The affirmations, developed by the WCC in collaboration with religious scholars from various religious traditions and Religions for Peace, are an invitation to uphold and assert some basic principles that all faith communities can affirm in common when it comes to serving and protecting stateless people.
Ekaterina E. noted that her experience of statelessness is, in many ways, one of privilege because she doesn’t live in a war zone and she has shelter. “Reading the affirmations made me feel supported, uplifted, seen and recognised,” she said. “I commend the drafters for including stateless people in the drafting process.”
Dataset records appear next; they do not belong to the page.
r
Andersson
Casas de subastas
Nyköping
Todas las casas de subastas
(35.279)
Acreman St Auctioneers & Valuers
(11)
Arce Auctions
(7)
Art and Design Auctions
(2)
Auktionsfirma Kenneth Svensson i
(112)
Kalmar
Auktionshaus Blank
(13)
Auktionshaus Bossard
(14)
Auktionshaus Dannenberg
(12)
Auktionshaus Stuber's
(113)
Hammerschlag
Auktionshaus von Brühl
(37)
In an introductory video message, WCC acting general secretary Rev. Prof. Dr Ioan Sauca reflected that we live in multi-religious societies. “As living communities of faith, dialogue among religious communities is a dialogue of humanity,” he said. “Together we can build bridges so that our respective efforts for the human rights of stateless people intersect, and so we are able to co-create a world which is friendlier and more open for stateless people to be seen, heard, and especially live in peace, harmony and dignity.”
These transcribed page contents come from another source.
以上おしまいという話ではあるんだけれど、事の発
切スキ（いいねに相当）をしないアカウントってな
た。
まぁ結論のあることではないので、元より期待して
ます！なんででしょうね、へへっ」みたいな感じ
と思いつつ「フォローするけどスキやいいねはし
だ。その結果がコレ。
Hans Ucko, a former WCC Program Executive of the Office on Interreligious Relations and one of the co-drafters of the Affirmations, recalled his childhood, being born stateless. He shared about his father who was a secular Jew rendered stateless during the Nazi era. Even after acquiring Swedish nationality, having lived several years of statelessness, his father still continued feeling vulnerable, and he remained throughout his life pushed to the margins of society. “A feeling of insecurity accompanied his every move,” Ucko said. “Was he accepted, welcomed, or only tolerated?”
The teaching of “chosen-ness” needs to be challenged, Ucko added, reminding participants of the Lund principle, according to which “what we can do together, we shall not do separately.”
Gillian Triggs, assistant high commissioner for Protection with the UN Refugee Agency, noted that the Affirmations are hugely significant for our shared efforts to end statelessness. “Untold millions of people do not yet have a nationality and suffer daily the indignities and human rights violations as a result,” she said, noting that the Affirmations are “an inspiring statement of principles acknowledging these rights and the need to end statelessness. Also inspiring is the spirit of cooperation by leaders of diverse faith that brought these Affirmations into being.”
She noted that religious leaders can encourage communities to set aside discriminatory views and practises, and they can emphasize in their teachings that there are no strangers, as the Affirmations proclaim.
Prof. Anant Rambachan, another co-drafter of the Affirmations, noted that “our religions cannot be exempted from responsibility. In many cases, past and present, discriminations are legitimised and sanctioned by appeals to religious authority. Religions become complicit in definitions of national identity, which privileges some groups and marginalises others, contributing to the cause that justifies statelessness.”